14 February 2013

Ban the Ban:

Seen as biased towards steel makers, the barrier to re-rollable steel imports will hit shipbreaking hard
The steel ministry has issued The Steel and Steel Products (q­u­a­lity control) Se­c­ond Order, effective September 12. This order is nothing but a death sentence for the secondary steel sector, particularly for the shipbreaking industry, as it seems to have been deliberately issued to favour the major steel producers. A previous order on similar lines was forced to be withdrawn after detailed scrutiny and after considering all pros and cons.

Shipbreaking is mainly viable where scrap based re-rolling mills are operative. More than 90 per cent of world shipbreaking takes place in India, Bangladesh, Pakistan, China and Turkey.

Direct rolling of re-rollable scrap saves one process of melting. Conversion from ship to scrap costs about Rs 3,000 per tonne. So import of ships for breaking should be continued to be given preferential treatment as eligible for raw material imports. The shipbreaking industry supplies substantial quantity of re-rollable and steel melting scrap for scrap based re-rolling mill and induction and arc furnace.

Internationally scrap is defined only in one category — melting scrap. In India and other developing Asian countries, scrap is segregated into two categories: one is melting scrap, and the other, re-rollable scrap. The definition for melting scrap is same nationally and internationally. There is no definition given for re-rollable scrap internationally, as very few countries have re-rollable scrap processing capacities.

India had a customs tariff heading previously for re-rollable scrap, but following the introduction of harmonised international tariff headings, there is no tariff heading now for re-rollable scrap. Thus, technically import of re-rollable scrap into India is banned at present and the shipbreaking industry faces the problem of clearance of its re-rollable scrap output, although Indian Standard (BIS) 2549 defines re-rollable scrap as also the import policy.

Bangladesh has inserted an item in their customs tariffs, viz “7204.29.10 … Other (re-rollable scrap)” to solve this problem. India is one of the world’s leading shipbreaking countries. Although it lost its premier position to Bangladesh during the past few years, this year it has recaptured the No 1 slot. Ships were diverted to India during the past two years due to environmental issues in Bang­ladesh. But now that the Supreme Court of Bangla­desh has laid down the procedure for shipbreaking, operations have resumed in full swing in that country.

The global ship demolition capacity is about 12 million tonnes. But normal supply of ships for demolition is about six million tonnes a year. The global shipping industry is in very bad shape right now, owing to recession in the international market, resulting in record flow of old vessels to demolition yards. With all demolition yards over occupied with vessels, there has been a sharp fall in ship prices, which is now in the range of $400 per LDT, or almost equivalent to the international price of steel scrap. Demolitions are expected to touch a record 11 million tonnes this calendar, rendering the industry highly competitive and risky.
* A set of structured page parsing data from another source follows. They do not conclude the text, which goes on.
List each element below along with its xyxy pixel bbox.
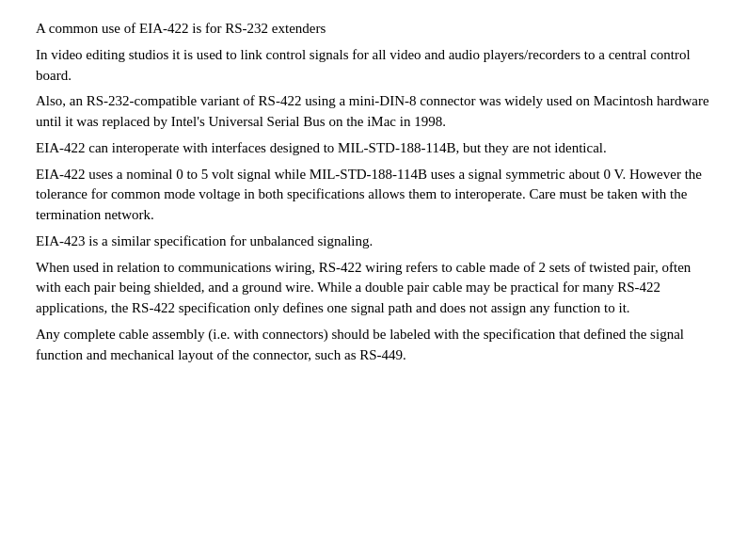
paragraph-8: Any complete cable assembly (i.e. with c… (36, 325, 711, 366)
paragraph-4: EIA-422 can interoperate with interfaces… (36, 138, 711, 159)
paragraph-2: In video editing studios it is used to l… (36, 45, 711, 87)
paragraph-1: A common use of EIA-422 is for RS-232 ex… (36, 19, 711, 40)
main-content: A common use of EIA-422 is for RS-232 ex… (0, 0, 747, 390)
paragraph-5: EIA-422 uses a nominal 0 to 5 volt signa… (36, 165, 711, 226)
paragraph-3: Also, an RS-232-compatible variant of RS… (36, 91, 711, 133)
paragraph-7: When used in relation to communications … (36, 258, 711, 319)
paragraph-6: EIA-423 is a similar specification for u… (36, 232, 711, 252)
The new order by steel ministry will only help create monopoly by major steel producers and raise steel prices. This is also against the principles of WTO, as import of non-BIS items are prohibited, while such items are permitted for export. Out of over 19,000 BIS standards published so far, only a few, and that too mostly consumer items, have been made mandatory. So, there is no justification for making this order mandatory for raw materials such as steel.

When it was created under the pretext of discouraging the use of non-critical long products in construction industry, there is no justification for including flat products, which are not used for construction.

Introduction of BIS 15­911 shows the acceptance of consumption of non-critical items. It is said that this standard is introduced to protect shipbreaking and similar industries. However, it does not serve that purpose because no non-critical raw material is available to produce the items falling under BIS 15911. If the intention is to promote the production of items under BIS 15911, then those items falling under BIS 2549 should have been exempted in the order. One cannot expect to produce non-critical items from raw materials conforming to BIS.

Although the order has been issued, for want of detailed rules and regulations and setting up of implementing authorities, this order has remained on paper and not yet been implemented. In fact, there are practical difficulties in implementing this order. The new order will create large-scale unemployment and thousands of crores of rupees worth capital expenditure would turn into dead investment. It will promote large-scale corruption, as there is no infrastructure to monitor about 60 million tonnes of steel covered by this order.

Considering the adverse impact of the order, we would strongly suggest that it should be withdrawn or postponed till such time as effective administrative machinery has been set up to tackle all the problems outlined above.